Research & Papers

MATH-PT: A Math Reasoning Benchmark for European and Brazilian Portuguese

Researchers reveal frontier models struggle with open-ended math in Portuguese...

Deep Dive

A collaborative team of researchers from Portugal and Brazil has released MATH-PT, a novel benchmark dataset comprising 1,729 mathematical problems written in both European and Brazilian Portuguese. The dataset is curated from high-quality native sources, including mathematical Olympiads, competitions, and exams from Portugal and Brazil, addressing a significant linguistic bias in existing math reasoning evaluations that are predominantly in English or merely translated from English.

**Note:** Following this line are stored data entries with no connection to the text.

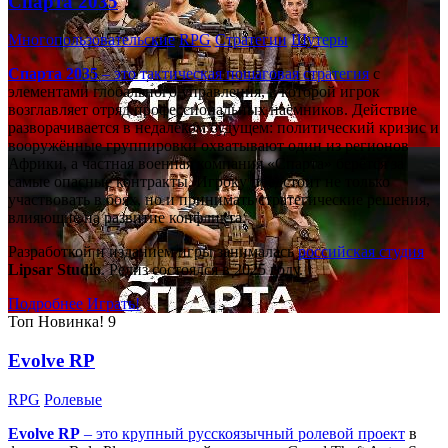
Спарта 2035
Многопользовательские
RPG
Стратегии
Шутеры
Спарта 2035
– это тактическая
пошаговая стратегия
с
элементами глобального управления, в которой игрок
возглавляет отряд профессиональных наёмников. Действие
разворачивается в недалёком будущем: политический кризис и
вооружённые группировки охватывают один из регионов
Африки, а частная военная компания «Спарта» берётся за
самые опасные контракты. Игроку предстоит не только
участвовать в боях, но и принимать стратегические решения,
влияющие на развитие конфликта.
Разработкой и изданием игры занималась
российская студия
Lipsar Studio
. Релиз состоялся в 2025 году.
Подробнее
Играть!
Топ
Новинка!
9
Evolve RP
RPG
Ролевые
Evolve RP
– это крупный русскоязычный
ролевой проект
в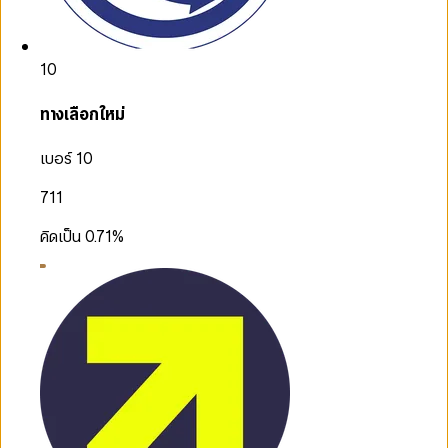
10
ทางเลือกใหม่
เบอร์ 10
711
คิดเป็น
0.71
%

In comprehensive benchmarking of current state-of-the-art LLMs, the study found that frontier reasoning models achieve strong performance on multiple-choice questions compared to open-weight models. However, their performance notably decreases for questions that include figures or are open-ended, highlighting a critical limitation in current AI reasoning capabilities for non-English contexts. The dataset and model outputs are publicly released to foster future research.

Key Points
  • MATH-PT includes 1,729 math problems sourced from native Portuguese Olympiads and exams in Portugal and Brazil
  • Frontier reasoning models outperform open-weight models on multiple-choice but struggle with open-ended and figure-based questions
  • Dataset and model outputs are open access, accepted at PROPOR 2026 conference

Why It Matters

Highlights AI's linguistic bias and need for diverse, non-English benchmarks to improve global reasoning capabilities.